Filmmaker Denis Villeneuve — whose cinematic resume includes the critically acclaimed Sicario and Arrival — may not quite be dreaming of electric sheep. It’s clear, though, that the techno-centric future world of Blade Runner has occupied the majority of his waking moments over the past several months as the release of director’s sequel Blade Runner 2049 loomed ever closer.
Joining CBR and a small press roundtable, Villeneuve made it abundantly clear that he’s given considerable thought to just about every facet of filmmaker Ridley Scott’s groundbreaking and profoundly influential screen adaptation of sci-fi icon Phillip K. Dick’s seminal short story. So much so, in fact, that – as he reveals – the thought of sequelizing one of film’s most enduring, ambiguous and increasingly relevant touchstones didn’t phase him as much as one (including Villenuve himself) might suspect.
What gave you the confidence to do a sequel to a movie that is so beloved? What reassured you about this project?
Denis Villeneuve: Three things. First of all, I had the Ridley Scott blessing. That was the first thing I asked [for] once I said yes. I said, ”I will do it.” There were some conditions, and the first one is to make sure, firsthand, to be in front of him, looking at him in the eyes, having him saying, “You can do it.”
Second thing: The screenplay, I felt, had strong ideas in it. I’m not saying it was a perfect screenplay. I’m just saying that I understood why Ridley felt there was the potential to do a strong movie there.
And the third thing is, I’ve heard a lot of movies in my life, like sci-fi.
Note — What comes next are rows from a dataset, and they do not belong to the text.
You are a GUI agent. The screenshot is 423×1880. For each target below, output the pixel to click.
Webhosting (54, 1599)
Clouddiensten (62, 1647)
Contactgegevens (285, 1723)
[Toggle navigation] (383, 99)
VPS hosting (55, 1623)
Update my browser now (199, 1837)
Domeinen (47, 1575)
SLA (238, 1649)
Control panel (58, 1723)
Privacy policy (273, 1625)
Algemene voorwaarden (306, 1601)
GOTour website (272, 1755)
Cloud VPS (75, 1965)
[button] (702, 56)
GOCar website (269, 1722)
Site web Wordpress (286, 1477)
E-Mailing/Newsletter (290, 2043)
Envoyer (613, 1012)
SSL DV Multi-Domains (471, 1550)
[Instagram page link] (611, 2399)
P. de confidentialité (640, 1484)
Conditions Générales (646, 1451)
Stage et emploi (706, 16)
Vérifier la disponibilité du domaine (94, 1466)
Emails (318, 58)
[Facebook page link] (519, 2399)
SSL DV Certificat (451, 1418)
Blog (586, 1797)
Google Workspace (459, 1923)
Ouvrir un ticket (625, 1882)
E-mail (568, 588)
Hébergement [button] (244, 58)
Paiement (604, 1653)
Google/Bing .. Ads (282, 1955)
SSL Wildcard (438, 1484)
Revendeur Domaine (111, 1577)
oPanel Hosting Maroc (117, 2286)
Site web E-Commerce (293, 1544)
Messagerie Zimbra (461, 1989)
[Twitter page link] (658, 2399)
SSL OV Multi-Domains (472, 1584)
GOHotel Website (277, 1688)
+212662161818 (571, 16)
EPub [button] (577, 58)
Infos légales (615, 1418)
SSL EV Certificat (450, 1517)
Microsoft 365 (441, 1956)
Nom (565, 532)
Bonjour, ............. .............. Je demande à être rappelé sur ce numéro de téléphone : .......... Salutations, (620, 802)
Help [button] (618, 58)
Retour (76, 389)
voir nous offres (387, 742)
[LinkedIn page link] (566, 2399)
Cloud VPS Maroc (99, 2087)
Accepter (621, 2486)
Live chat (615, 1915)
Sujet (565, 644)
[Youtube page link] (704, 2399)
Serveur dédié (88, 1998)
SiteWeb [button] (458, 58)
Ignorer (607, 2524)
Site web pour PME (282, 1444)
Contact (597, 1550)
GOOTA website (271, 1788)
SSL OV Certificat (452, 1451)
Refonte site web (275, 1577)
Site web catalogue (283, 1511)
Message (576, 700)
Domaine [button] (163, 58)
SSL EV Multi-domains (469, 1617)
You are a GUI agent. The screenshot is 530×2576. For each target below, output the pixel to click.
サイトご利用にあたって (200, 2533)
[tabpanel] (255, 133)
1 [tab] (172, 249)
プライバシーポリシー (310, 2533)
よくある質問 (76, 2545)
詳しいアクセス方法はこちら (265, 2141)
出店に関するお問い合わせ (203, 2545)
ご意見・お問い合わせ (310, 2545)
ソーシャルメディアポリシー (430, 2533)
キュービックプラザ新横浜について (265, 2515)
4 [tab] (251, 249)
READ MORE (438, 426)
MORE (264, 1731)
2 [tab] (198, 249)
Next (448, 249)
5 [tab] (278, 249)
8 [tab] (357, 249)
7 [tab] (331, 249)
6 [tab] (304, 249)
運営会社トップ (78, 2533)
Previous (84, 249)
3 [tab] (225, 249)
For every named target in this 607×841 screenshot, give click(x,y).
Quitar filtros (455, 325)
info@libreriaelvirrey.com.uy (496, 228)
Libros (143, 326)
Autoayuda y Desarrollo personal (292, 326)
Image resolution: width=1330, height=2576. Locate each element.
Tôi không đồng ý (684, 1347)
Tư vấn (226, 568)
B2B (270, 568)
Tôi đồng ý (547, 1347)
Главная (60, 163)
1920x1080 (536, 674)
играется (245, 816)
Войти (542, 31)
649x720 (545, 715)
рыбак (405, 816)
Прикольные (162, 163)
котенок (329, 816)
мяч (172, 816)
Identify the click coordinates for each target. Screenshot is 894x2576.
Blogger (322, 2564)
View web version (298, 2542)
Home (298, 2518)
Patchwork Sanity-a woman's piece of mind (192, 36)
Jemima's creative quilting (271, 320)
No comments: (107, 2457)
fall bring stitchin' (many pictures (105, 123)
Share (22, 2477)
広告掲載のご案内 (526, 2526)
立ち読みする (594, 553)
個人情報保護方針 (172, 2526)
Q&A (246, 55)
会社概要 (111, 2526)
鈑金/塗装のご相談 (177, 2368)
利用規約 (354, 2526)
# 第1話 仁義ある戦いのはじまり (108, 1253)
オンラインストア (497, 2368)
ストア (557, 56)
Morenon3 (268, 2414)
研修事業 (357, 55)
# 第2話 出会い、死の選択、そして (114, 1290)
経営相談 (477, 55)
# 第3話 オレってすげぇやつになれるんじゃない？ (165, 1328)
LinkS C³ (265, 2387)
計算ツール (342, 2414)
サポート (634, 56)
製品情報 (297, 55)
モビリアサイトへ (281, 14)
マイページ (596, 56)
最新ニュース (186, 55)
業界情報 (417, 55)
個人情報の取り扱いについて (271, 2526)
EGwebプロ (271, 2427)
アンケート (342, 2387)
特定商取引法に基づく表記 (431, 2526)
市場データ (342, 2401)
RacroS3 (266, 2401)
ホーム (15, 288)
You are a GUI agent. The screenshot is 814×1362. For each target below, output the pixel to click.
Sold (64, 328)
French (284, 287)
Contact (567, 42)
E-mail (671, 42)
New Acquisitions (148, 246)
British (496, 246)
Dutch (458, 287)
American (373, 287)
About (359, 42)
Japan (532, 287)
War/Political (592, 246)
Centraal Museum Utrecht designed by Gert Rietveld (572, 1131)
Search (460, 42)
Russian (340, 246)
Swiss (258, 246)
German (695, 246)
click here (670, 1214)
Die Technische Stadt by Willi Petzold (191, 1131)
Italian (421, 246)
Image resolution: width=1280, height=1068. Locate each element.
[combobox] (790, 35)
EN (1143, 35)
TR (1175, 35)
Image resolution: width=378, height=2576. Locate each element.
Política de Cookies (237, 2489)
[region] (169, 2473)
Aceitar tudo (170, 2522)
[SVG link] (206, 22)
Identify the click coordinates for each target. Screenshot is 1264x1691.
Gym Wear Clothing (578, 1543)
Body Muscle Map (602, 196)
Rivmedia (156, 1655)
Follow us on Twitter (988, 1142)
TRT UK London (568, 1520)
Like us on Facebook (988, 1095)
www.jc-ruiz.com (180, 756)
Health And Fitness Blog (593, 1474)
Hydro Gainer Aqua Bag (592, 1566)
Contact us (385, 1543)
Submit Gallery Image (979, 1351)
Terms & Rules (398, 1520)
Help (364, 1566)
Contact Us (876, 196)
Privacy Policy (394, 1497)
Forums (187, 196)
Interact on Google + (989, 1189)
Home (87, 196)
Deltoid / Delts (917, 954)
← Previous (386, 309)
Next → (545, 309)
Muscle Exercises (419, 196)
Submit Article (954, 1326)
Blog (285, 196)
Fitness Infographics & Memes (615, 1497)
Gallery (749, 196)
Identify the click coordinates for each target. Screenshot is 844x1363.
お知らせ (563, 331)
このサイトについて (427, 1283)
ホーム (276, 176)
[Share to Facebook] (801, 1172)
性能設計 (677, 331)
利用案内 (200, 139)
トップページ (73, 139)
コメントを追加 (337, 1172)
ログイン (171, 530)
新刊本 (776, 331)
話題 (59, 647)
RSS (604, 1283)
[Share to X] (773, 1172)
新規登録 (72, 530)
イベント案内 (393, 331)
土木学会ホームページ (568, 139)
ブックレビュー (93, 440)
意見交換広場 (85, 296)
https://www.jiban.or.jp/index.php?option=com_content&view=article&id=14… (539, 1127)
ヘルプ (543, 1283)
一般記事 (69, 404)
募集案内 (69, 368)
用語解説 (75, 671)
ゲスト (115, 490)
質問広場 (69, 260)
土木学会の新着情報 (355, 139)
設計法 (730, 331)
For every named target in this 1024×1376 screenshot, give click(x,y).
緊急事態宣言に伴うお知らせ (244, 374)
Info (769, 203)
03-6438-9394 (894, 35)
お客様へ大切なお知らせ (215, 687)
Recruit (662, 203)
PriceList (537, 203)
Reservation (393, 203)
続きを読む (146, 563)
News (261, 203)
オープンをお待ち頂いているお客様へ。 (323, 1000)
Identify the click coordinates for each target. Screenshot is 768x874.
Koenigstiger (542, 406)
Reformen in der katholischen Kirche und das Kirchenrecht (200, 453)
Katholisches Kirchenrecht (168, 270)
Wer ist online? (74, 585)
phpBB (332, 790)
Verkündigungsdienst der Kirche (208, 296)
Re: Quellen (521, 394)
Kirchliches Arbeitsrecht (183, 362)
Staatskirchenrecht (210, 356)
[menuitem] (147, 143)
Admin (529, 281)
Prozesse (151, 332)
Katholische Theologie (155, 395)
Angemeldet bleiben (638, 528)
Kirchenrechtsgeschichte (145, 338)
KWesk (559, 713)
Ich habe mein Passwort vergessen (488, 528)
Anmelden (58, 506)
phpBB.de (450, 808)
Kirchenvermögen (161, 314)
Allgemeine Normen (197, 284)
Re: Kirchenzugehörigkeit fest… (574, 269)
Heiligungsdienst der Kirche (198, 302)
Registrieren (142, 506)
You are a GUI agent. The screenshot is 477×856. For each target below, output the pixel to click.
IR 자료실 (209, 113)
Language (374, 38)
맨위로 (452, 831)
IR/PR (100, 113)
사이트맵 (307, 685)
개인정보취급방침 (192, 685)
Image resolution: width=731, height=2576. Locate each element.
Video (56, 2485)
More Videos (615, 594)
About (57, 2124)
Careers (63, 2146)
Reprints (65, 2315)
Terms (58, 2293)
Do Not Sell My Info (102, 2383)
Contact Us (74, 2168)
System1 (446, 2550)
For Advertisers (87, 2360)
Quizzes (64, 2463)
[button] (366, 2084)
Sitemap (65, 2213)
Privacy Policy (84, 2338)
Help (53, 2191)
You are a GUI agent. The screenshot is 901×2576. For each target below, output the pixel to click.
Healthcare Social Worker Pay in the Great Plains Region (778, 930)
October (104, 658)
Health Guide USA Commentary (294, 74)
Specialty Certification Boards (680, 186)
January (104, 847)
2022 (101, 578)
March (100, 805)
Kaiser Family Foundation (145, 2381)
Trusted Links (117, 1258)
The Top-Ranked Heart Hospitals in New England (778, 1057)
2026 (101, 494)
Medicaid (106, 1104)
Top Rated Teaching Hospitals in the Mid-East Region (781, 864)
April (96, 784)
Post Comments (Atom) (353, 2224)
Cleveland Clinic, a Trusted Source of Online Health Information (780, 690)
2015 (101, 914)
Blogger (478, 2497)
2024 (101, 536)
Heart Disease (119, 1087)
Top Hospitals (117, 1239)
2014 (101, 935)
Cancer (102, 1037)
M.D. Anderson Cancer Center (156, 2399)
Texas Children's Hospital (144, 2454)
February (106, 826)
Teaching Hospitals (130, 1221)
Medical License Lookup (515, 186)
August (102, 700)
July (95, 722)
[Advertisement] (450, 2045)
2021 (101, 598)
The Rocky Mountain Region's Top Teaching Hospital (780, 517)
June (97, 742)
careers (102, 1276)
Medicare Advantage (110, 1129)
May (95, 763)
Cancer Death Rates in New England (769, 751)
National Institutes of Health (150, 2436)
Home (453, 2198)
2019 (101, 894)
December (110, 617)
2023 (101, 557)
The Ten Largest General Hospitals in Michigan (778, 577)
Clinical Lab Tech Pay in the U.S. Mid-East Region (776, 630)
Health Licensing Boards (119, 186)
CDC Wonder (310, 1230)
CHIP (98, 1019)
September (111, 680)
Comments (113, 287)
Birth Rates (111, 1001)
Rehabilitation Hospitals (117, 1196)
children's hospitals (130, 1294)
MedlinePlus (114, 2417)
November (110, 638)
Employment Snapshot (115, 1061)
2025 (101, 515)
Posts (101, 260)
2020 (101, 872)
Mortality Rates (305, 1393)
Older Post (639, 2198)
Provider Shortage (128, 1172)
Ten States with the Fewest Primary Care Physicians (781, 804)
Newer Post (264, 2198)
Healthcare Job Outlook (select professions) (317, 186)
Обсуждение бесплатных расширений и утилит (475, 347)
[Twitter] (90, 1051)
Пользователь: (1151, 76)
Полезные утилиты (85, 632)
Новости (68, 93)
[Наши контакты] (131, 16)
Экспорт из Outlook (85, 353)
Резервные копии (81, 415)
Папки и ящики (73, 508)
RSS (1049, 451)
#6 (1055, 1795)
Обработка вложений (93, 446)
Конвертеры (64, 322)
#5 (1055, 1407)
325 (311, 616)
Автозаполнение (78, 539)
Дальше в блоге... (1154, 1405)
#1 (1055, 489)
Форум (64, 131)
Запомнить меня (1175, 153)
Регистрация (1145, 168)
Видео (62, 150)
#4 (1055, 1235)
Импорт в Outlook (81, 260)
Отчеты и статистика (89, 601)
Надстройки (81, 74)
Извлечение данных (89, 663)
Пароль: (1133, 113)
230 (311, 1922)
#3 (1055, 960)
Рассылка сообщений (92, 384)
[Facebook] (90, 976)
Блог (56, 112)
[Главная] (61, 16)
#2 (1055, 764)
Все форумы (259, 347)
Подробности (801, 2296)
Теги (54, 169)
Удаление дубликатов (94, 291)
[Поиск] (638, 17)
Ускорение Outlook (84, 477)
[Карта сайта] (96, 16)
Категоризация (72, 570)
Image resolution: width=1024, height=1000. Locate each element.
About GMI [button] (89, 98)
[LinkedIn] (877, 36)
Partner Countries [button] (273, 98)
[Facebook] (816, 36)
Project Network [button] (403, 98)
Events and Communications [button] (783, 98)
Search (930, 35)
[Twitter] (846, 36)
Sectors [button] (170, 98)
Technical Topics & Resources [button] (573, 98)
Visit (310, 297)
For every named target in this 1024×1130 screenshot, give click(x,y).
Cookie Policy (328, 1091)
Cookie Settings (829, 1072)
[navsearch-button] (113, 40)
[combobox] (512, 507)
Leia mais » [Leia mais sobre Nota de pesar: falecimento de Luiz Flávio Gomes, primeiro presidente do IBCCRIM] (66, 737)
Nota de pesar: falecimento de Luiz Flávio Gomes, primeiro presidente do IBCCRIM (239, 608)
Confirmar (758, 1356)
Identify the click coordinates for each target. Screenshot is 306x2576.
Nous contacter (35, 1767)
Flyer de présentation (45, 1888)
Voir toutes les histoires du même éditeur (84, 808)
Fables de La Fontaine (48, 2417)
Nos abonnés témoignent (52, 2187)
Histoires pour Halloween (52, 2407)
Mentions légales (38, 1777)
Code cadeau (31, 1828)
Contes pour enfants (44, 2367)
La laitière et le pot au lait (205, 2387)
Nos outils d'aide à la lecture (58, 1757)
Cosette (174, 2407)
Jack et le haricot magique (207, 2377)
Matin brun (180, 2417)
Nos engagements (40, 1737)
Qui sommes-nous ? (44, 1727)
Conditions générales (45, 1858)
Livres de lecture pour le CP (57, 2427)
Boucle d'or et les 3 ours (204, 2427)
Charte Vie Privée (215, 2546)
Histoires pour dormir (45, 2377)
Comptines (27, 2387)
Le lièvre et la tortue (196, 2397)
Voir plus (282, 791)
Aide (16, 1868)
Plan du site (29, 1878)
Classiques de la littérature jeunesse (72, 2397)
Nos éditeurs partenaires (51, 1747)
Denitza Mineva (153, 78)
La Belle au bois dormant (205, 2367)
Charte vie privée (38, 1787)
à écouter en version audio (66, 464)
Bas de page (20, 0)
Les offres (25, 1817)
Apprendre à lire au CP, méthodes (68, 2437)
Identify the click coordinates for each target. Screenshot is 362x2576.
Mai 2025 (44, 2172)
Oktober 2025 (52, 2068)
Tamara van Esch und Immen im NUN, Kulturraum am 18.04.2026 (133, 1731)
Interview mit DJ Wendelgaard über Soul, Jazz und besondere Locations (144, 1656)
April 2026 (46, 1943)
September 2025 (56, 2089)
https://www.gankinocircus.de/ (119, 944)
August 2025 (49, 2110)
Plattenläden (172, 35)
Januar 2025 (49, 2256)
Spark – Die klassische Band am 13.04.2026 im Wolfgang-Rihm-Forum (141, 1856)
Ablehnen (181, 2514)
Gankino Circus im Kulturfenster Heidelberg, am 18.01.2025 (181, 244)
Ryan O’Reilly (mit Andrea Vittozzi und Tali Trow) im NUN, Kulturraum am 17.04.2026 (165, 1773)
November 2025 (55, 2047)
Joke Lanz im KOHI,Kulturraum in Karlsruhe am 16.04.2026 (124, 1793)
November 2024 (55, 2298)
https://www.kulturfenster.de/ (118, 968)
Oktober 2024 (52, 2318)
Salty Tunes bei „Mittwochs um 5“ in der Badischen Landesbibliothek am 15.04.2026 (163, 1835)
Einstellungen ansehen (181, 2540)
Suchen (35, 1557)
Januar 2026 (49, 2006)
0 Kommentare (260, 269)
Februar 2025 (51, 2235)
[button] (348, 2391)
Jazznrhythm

I always said to myself, “It’s dangerous to do those big movies.” There’s a lot of pressure when you make those big movies. I said, “If I do it one day, it will be for something that is really worthy, that is really meaningful artistically for me.”
The first movie, it’s one of my favorite movies. I said to myself, “Okay, they will do it. No matter what we think, this movie will move forward.” I said to myself, “I don’t know if I will succeed, but I know I will give it all my love and all my skills because I will work so hard.” I didn’t want it to fall into the hands of someone – at least I will be passionate about it, and I will give my blood to make sure that it respects the spirit of the first movie.
It was a bit arrogant, basically. [Laughs] I was very afraid to see a sequel of Blade Runner. I said, “At least if I do it, then I have some control over it.” That’s the truth. At least I can blame only myself.
You’ve got a powerhouse cast for this film. How important for you was it to get the people that you got?
In any movie, one of the most important parts of the film process is casting. You need strong actors – that’s a thing. I’m a very different director from Ridley Scott, but it’s the thing that both of us we have in common. We always aim for excellence with the actors in our casting. It’s like, there’s no compromise. With the casting I’ve done, one thing I’m sure is that the performances in the movie are very strong – very strong. Because I had the chance to do a massive casting around the world where I chose among the best working actors, young actors.
One thing I love in the screenplay is that there’s a lot of strong female parts. Femininity is very important in the second movie, like it was in the first movie. I had the pleasure to meet actors that sometimes are well known in their own countries, but less known in North America sometimes, like Sylvia Hoeks, and Ana de Armas and Carla Juri. There’s Mackenzie Davis, also, from Canada. Those young actresses are strong artists. They brought a lot to the movie. It was a long casting process.